# Problem to solve
Within the entries below, count the lines that hold the string "restaurante" and give only that number.

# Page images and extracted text
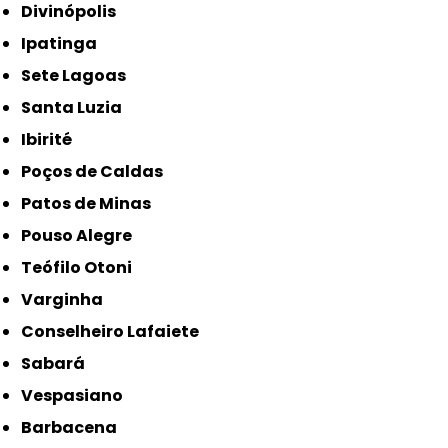
Divinópolis
Ipatinga
Sete Lagoas
Santa Luzia
Ibirité
Poços de Caldas
Patos de Minas
Pouso Alegre
Teófilo Otoni
Varginha
Conselheiro Lafaiete
Sabará
Vespasiano
Barbacena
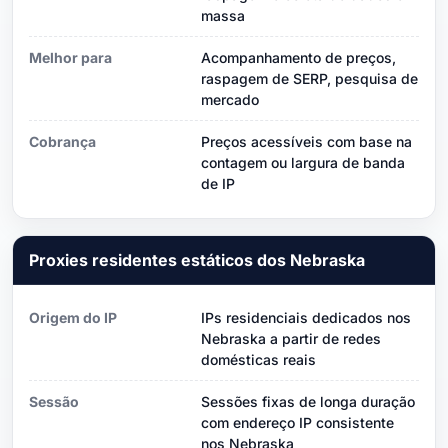
massa
Melhor para
Acompanhamento de preços,
raspagem de SERP, pesquisa de
mercado
Cobrança
Preços acessíveis com base na
contagem ou largura de banda
de IP
Proxies residentes estáticos dos Nebraska
Origem do IP
IPs residenciais dedicados nos
Nebraska a partir de redes
domésticas reais
Sessão
Sessões fixas de longa duração
com endereço IP consistente
nos Nebraska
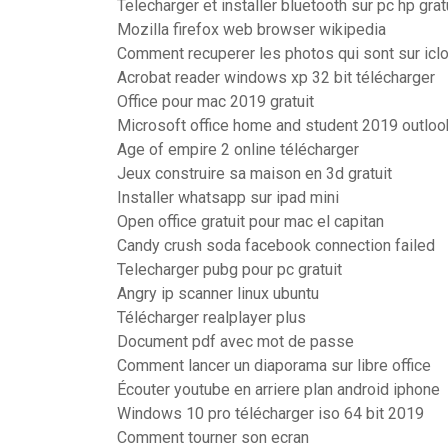
Telecharger et installer bluetooth sur pc hp gr
Mozilla firefox web browser wikipedia
Comment recuperer les photos qui sont sur icl
Acrobat reader windows xp 32 bit télécharger
Office pour mac 2019 gratuit
Microsoft office home and student 2019 outloo
Age of empire 2 online télécharger
Jeux construire sa maison en 3d gratuit
Installer whatsapp sur ipad mini
Open office gratuit pour mac el capitan
Candy crush soda facebook connection failed
Telecharger pubg pour pc gratuit
Angry ip scanner linux ubuntu
Télécharger realplayer plus
Document pdf avec mot de passe
Comment lancer un diaporama sur libre office
Écouter youtube en arriere plan android iphone
Windows 10 pro télécharger iso 64 bit 2019
Comment tourner son ecran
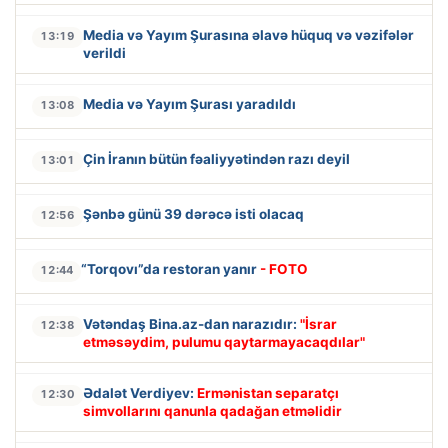
Media və Yayım Şurasına əlavə hüquq və vəzifələr
13:19
verildi
Media və Yayım Şurası yaradıldı
13:08
Çin İranın bütün fəaliyyətindən razı deyil
13:01
Şənbə günü 39 dərəcə isti olacaq
12:56
“Torqovı”da restoran yanır
- FOTO
12:44
Vətəndaş Bina.az-dan narazıdır:
"İsrar
12:38
etməsəydim, pulumu qaytarmayacaqdılar"
Ədalət Verdiyev:
Ermənistan separatçı
12:30
simvollarını qanunla qadağan etməlidir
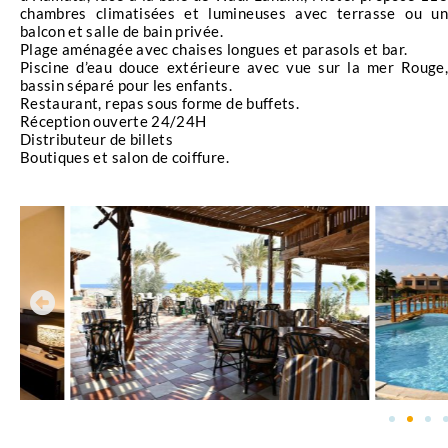
chambres climatisées et lumineuses avec terrasse ou un
balcon et salle de bain privée.
Plage aménagée avec chaises longues et parasols et bar.
Piscine d’eau douce extérieure avec vue sur la mer Rouge,
bassin séparé pour les enfants.
Restaurant, repas sous forme de buffets.
Réception ouverte 24/24H
Distributeur de billets
Boutiques et salon de coiffure.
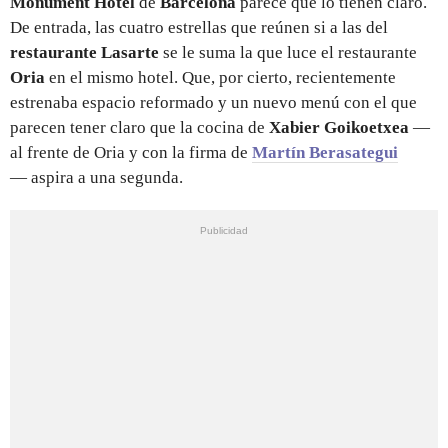
Monument Hotel
de
Barcelona
parece que lo tienen claro.
De entrada, las cuatro estrellas que reúnen si a las del
restaurante Lasarte
se le suma la que luce el restaurante
Oria
en el mismo hotel. Que, por cierto, recientemente
estrenaba espacio reformado y un nuevo menú con el que
parecen tener claro que la cocina de
Xabier Goikoetxea
—
al frente de Oria y con la firma de
Martín Berasategui
— aspira a una segunda.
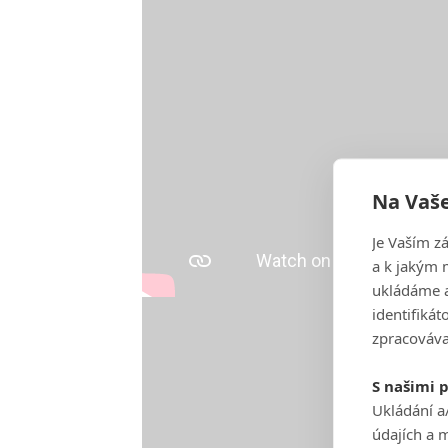
Na Vaše
Je Vaším z
a k jakým 
ukládáme a
identifiká
zpracováva
S našimi 
Ukládání a
údajích a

# Written answer
2